### EXERCISE BRIEF
Among the entries below, one line contains "Помощь при алкоголизме" and another contains "Esq. Canstatt. Montevideo, Uruguay". Transcribe those two lines and every line between them, exactly.

== Segment start ==

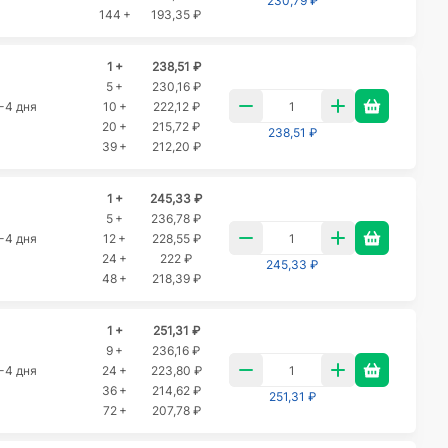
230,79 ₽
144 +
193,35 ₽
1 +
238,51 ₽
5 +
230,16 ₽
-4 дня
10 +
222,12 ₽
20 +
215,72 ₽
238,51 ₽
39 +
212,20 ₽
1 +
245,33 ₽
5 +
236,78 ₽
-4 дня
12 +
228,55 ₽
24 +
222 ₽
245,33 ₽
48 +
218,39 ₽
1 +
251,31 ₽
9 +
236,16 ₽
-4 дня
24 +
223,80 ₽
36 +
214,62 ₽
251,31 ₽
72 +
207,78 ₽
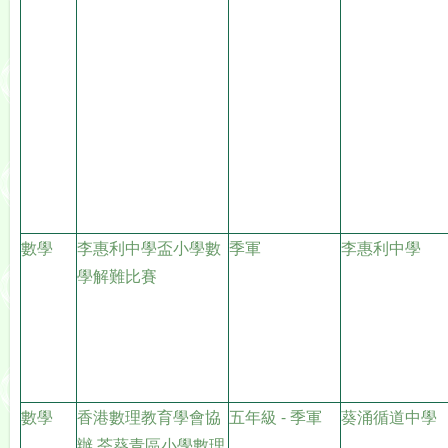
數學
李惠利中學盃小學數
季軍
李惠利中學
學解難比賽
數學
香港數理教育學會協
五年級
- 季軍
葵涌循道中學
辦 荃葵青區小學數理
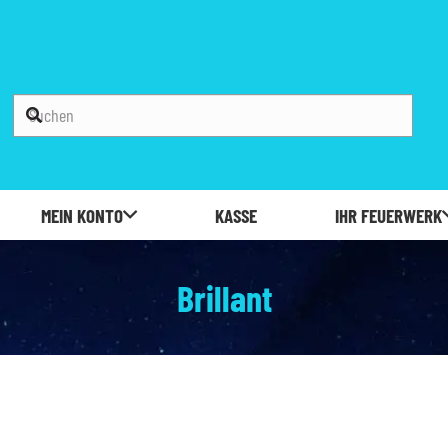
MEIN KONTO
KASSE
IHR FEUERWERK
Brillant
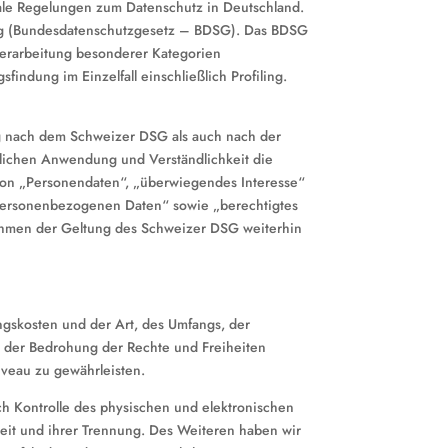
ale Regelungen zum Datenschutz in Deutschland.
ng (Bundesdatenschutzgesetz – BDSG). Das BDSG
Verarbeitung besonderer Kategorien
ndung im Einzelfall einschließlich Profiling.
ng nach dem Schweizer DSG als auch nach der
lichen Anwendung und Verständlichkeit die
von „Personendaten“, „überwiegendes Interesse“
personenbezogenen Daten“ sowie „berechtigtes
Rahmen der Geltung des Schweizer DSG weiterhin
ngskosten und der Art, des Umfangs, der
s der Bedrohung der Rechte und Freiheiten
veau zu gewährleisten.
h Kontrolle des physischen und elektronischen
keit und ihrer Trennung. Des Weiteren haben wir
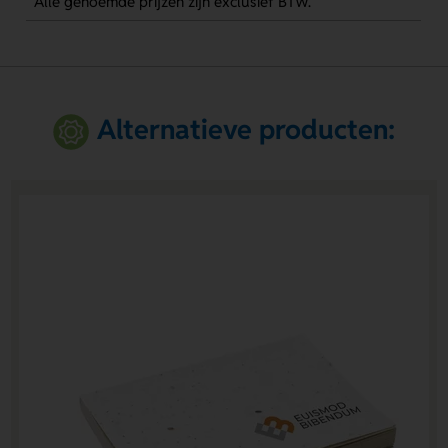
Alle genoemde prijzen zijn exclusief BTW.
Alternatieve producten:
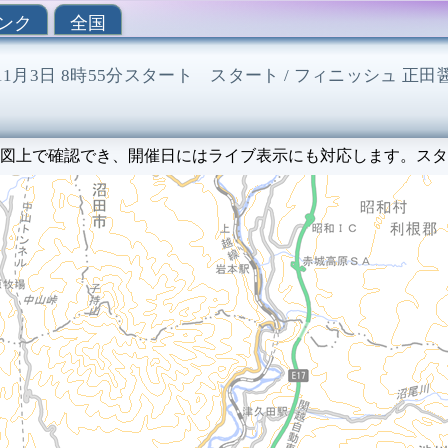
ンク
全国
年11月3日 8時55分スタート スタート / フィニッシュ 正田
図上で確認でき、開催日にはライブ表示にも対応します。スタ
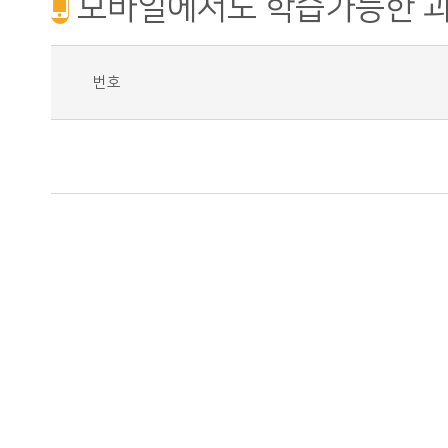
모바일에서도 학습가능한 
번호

== Segment end ==
== Segment start ==

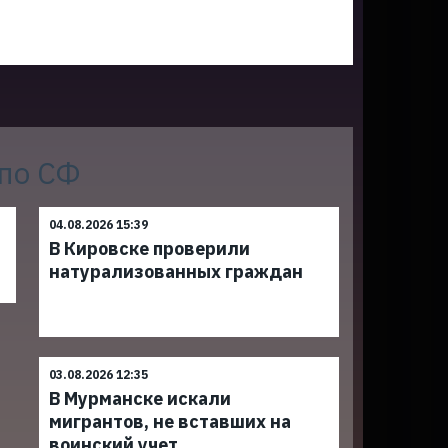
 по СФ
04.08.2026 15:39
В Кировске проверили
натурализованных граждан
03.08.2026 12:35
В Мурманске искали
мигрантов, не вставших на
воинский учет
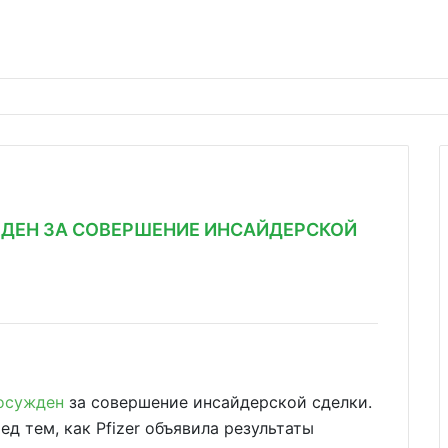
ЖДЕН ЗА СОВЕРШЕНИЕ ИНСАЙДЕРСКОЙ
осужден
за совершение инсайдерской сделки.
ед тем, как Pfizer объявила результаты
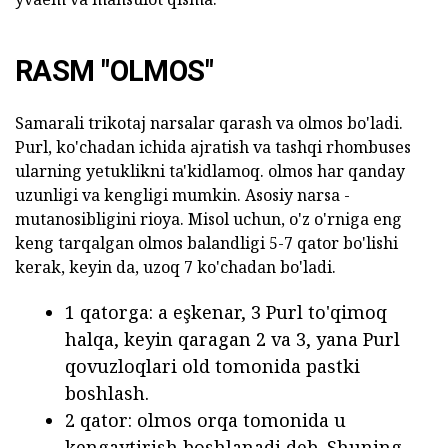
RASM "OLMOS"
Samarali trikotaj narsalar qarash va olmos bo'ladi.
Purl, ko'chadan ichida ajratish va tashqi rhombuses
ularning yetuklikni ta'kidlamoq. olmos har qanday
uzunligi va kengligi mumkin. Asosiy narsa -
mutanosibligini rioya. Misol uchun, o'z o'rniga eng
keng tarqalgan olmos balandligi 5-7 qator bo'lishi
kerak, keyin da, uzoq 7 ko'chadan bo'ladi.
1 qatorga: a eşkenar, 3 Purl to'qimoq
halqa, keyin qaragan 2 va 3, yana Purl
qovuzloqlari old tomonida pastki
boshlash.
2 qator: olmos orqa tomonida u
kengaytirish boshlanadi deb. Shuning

== Segment end ==
== Segment start ==

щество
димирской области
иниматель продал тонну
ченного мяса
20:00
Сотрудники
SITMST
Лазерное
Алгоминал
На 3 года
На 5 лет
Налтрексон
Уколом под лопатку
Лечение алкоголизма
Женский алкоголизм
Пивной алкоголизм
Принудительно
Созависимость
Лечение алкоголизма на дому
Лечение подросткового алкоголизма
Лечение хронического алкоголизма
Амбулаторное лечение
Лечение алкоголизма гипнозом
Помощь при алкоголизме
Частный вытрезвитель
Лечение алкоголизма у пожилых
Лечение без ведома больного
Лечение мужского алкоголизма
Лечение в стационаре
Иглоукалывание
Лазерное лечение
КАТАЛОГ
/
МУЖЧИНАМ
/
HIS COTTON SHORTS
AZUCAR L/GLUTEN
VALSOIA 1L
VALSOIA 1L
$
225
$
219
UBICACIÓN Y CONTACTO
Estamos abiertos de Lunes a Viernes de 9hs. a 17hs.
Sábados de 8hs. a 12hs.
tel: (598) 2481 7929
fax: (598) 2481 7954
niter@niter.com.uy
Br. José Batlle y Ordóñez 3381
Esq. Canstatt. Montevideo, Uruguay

== Segment end ==

### SOLUTION TO THIS PROBLEM
Помощь при алкоголизме
Частный вытрезвитель
Лечение алкоголизма у пожилых
Лечение без ведома больного
Лечение мужского алкоголизма
Лечение в стационаре
Иглоукалывание
Лазерное лечение
КАТАЛОГ
/
МУЖЧИНАМ
/
HIS COTTON SHORTS
AZUCAR L/GLUTEN
VALSOIA 1L
VALSOIA 1L
$
225
$
219
UBICACIÓN Y CONTACTO
Estamos abiertos de Lunes a Viernes de 9hs. a 17hs.
Sábados de 8hs. a 12hs.
tel: (598) 2481 7929
fax: (598) 2481 7954
niter@niter.com.uy
Br. José Batlle y Ordóñez 3381
Esq. Canstatt. Montevideo, Uruguay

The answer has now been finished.